***** Given data
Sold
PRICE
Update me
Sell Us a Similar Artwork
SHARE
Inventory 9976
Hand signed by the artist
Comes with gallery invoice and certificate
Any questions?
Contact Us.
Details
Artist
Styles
**********
***** Given data
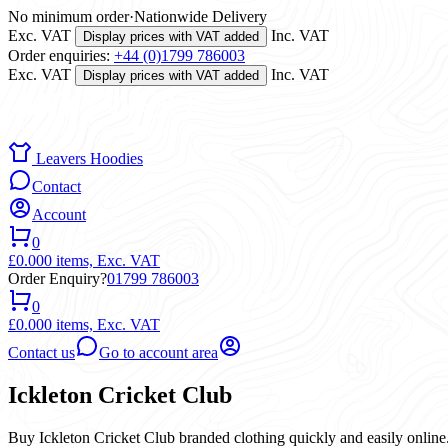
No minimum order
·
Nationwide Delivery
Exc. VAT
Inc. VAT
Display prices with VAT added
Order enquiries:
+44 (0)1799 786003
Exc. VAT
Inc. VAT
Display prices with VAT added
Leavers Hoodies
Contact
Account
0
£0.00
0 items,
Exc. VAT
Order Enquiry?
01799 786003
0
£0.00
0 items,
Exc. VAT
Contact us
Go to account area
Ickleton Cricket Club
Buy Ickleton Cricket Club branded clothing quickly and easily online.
**********
Aim of the task:
Please filter the data down to the lines containing the word "Cricket".

Task result:
Ickleton Cricket Club
Buy Ickleton Cricket Club branded clothing quickly and easily online.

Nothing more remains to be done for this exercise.